What is extremely common in TV or movies but almost never happens in real life?

Well, IIRC, Mythbusters has shown that it is not impossible to do if you have guidance from an experienced controller/pilot on the radio. And modern jets can nearly land themselves these days, given the correct inputs to the computer.

Still, wouldn’t care to try it.

My stepfather is 22-years retired from a 40-year career as a US Navy pilot, who flew two tours in Vietnam. He has flown two-man bombers (Vietnam), and large transport/cargo planes (toward the end of his career). He so laughs at this one. He says if he were on a transcontinental jet, and they called for a pilot over the intercom, because they needed someone to emergency-land the plane-- WITH instructions from ground control-- he isn’t sure HE could do it.

Apparently, it would be something like asking Meryl Streep to step in at the last minute for the lead actress in a play she’d never seen, in Chinese, even if they fed her lines through an earpiece. You might get a different ending than you’d hoped.

ETA: I suppose my stepfather might make better guesses than a non-pilot, and Streep would at least not speak in a wooden monotone. Still, you only need one small mistake for everything to derail.

During the war, my Dad was asked to step over and take controls of a C47 for a while, while the pilot napped and the co did some paperwork.

But that was a gooneybird, not a 747, and he wasnt asked to land it.

He had been trained on a B17, working for Boeing before the war, mostly as a flight engineer.

So, on a simple plane, anyone with some training can keep it in the air and level. But landing?

Even on a simple aircraft landing is the quintessential tricky bit.

Add to that the total panic of the new “pilot” and it seems pretty impossible.

In 2009, a Louisiana man named Doug White took over the controls of a chartered King Air 200 dual-engine turboprop, when the pilot died in midair. ATC kept him up while they brought in a King Air pilot who was able to talk him down to a safe landing in Fort Myers, Florida.

White had had three months of flight lessons, but only on a single-engine prop plane; and he said it was like stepping up from a Volkswagen to a race car.

Landing a commercial airliner would be akin to going from that VW up to a three-trailer semi.

And, as it happens, they are now selling “autopilot” stuff for 3-trailer semi’s, to reduce the value of skill.

Holy Disillusionment!

And in the earlier seasons it was often in a village where Joyce and/or Cully Barnaby had taken up some interest or hobby. If you wanted the reduce the murder rate in Midsomer County, the most cost-efficient way would be to keep Joyce Barnaby at home.

Blasphemy!

Criminals somehow never realize they’re being tailed by cops, no matter how obvious it is they’re being followed across town. (Of course, they invariably lead the cops to someplace absolutely incriminating.)

Neither do they ever notice the plainclothes officers parked on stakeout across the street, not even when the detectives are watching them through binoculars or snapping photos with the car windows wide open.

… unless the plot would be advanced by the bad guys seeing the stakeout then hightailing it out the back door, or sniping the snooping officers, or …

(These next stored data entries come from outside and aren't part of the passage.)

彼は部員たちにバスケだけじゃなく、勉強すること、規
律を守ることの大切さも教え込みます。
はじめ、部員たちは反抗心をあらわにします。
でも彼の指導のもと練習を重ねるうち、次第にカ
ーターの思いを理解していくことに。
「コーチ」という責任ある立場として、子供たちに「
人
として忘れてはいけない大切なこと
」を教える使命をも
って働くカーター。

Spotting the tail is a great way for the screenwriters to trigger a gratuitous 5-minute insane car chase for extra ratings points.

Anyone who makes friends with Jessica Fletcher (Murder She Wrote) gets murdered, framed for murder, or put on trial for murder.

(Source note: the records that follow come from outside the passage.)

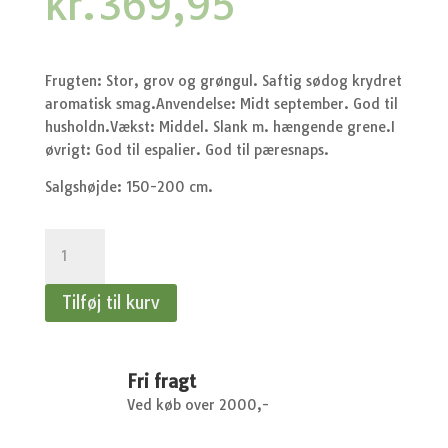
kr.
369,95
Frugten: Stor, grov og grøngul. Saftig sødog krydret
aromatisk smag.Anvendelse: Midt september. God til
husholdn.Vækst: Middel. Slank m. hængende grene.I
øvrigt: God til espalier. God til pæresnaps.
Salgshøjde: 150-200 cm.
Pære
Williams
-
Tilføj til kurv
Pæretræ
antal
Fri fragt
Ved køb over 2000,-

Can’t speak for the others, but The Andromeda Strain was a bacteria, not a virus. Much easier tio kill (considering the verdict is out whether viruses are even “alive”.) It was stopped by something as simple as too high and too low blood ph.

OTOH it could covert energy to matter directly, so nuclear weapons are contraindicated.

And anyone arrested before the first commercial did not do it, guaranteed.

Really? Because a blood pH that varies more than about .1 from 7.4 will kill you.

The murderer turns out to be the first suspect they interviewed but discarded. This happens so many times on NCIS that each episode could be shortened by three-quarters.

Also, the likelihood that a suspect is guilty is in inverse proportion to the degree to which the police abuse him during his initial interview.

AKA, “The Elliot Stabler Rule of the Angry Cop.”

Yep.

https://pbs.twimg.com/media/EAlKy4mW4AA4q2e.jpg

Wife and I will look over at the clock… “It’s only twenty of the hour.” “Oops, not the real killer.”